Итак, я возвращаюсь к своему тезису. Схемы содержательно-генетической логики дают нам возможность изображать делаемое. Мы впервые начали изображать то, что мы делаем в мышлении. Работа со знаковой формой стала включаться в саму знаковую форму. И первый тезис состоял в том, что в традиционном мышлении, как обыденном, так и научном, работа со знаковыми формами знаний никогда не включается в саму знаковую форму. А в содержательно-генетической эпистемологии и теории мышления — включается. И это порождает массу удивительных и странных вещей: в частности — некоторые новые возможности. (Я бы даже сказал — возможности для саморазвития мышления).

К схеме МД это относится в полной мере. Поэтому все то, что я сейчас анализирую, я потом отнесу к схеме МД, хотя и с определенными отличиями.

В схему знания были включены и в ней обозначены отдельно: 1) знаковые формы знания, которые до этого обычно рисовали только в науке или держали интенционально в обыденном мышлении; 2) процессы употребления знаковой формы, в частности — отнесение ее к объективному содержанию.

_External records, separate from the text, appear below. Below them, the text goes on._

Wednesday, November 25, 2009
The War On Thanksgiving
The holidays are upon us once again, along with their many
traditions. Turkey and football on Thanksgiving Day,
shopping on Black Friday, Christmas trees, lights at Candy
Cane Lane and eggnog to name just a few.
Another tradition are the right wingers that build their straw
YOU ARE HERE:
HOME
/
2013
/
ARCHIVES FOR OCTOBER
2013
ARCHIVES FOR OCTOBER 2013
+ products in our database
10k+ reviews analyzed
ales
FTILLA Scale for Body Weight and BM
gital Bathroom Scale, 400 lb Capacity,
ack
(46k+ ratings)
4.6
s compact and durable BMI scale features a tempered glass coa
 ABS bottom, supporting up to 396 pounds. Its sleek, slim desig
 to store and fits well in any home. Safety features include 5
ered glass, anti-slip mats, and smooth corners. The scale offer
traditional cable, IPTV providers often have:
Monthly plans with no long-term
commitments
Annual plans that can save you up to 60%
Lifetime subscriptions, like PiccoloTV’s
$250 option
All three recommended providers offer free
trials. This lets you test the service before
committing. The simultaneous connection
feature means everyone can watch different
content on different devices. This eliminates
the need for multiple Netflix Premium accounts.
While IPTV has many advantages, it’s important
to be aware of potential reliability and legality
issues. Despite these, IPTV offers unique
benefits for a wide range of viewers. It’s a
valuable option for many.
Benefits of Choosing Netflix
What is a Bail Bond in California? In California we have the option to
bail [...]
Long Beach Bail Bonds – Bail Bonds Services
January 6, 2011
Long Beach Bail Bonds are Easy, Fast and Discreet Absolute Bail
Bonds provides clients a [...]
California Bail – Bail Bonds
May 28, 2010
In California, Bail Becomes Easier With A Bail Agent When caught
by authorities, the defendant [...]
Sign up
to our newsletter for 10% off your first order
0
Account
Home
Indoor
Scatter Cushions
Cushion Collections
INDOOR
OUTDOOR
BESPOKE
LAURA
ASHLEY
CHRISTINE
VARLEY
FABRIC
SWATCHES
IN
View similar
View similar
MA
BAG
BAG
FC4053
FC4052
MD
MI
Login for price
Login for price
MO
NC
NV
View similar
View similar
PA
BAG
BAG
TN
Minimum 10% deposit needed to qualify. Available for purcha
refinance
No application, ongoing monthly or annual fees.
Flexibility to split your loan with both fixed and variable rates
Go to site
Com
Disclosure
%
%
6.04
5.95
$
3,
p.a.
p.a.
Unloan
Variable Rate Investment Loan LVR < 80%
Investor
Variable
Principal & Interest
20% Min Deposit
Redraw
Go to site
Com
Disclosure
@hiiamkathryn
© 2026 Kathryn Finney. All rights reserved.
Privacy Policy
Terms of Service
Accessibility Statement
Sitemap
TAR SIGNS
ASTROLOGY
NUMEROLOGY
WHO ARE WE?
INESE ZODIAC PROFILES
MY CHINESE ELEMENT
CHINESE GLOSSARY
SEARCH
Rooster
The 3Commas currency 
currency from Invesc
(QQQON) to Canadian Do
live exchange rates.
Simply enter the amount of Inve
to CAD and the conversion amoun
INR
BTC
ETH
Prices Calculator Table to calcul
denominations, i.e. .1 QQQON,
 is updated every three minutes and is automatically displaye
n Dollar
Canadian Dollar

Это маленькое, на первый взгляд, изменение кардинально меняет все планы понимания и интерпретации этой схемы и порождает массу парадоксов, а при правильной работе дают нам возможность строить новую научную эпистемологию и научную теорию мышления.

Дело в том, что схема знания — принципиально неоднородная схема. Но такие схемы вообще-то запрещены в науке. Логицизм и формализм проделывали гигантскую работу, чтобы в основаниях, например, математики такого никогда не встречалось. Поскольку только это обеспечивает непарадоксальное развитие математики.

А здесь? Я рисую знаковую форму (которая вроде бы изображает объекты — так утверждается во всех философских и логических системах, построенных на принципе отражения). На этом же листочке бумаги, на этой же схеме я рисую объективное содержание, которое имеет принципиально другое существование. И я рисую процессы или связи, которые создаются в мыслительной работе и существуют в ней — скажем, в понимании, интерпретации и т.д. И все это я рисую вместе и беру все как одно целое, хотя разные части этой схемы (а здесь три разных смыслонесущих части), имеют разное существование и разные логики. И вот в этом заключено все дело. А все остальное — лишь следствия.

И именно за счет такой прорисовки я могу формализовать свою работу, свое мышление, свою мыследеятельность, сделать ее объектом и применять к ней следующую мыследеятельность. Т.е. я фиксирую в ней не только объект, но и свою собственную работу и превращаю ее в объект своей мысли и мыследействования.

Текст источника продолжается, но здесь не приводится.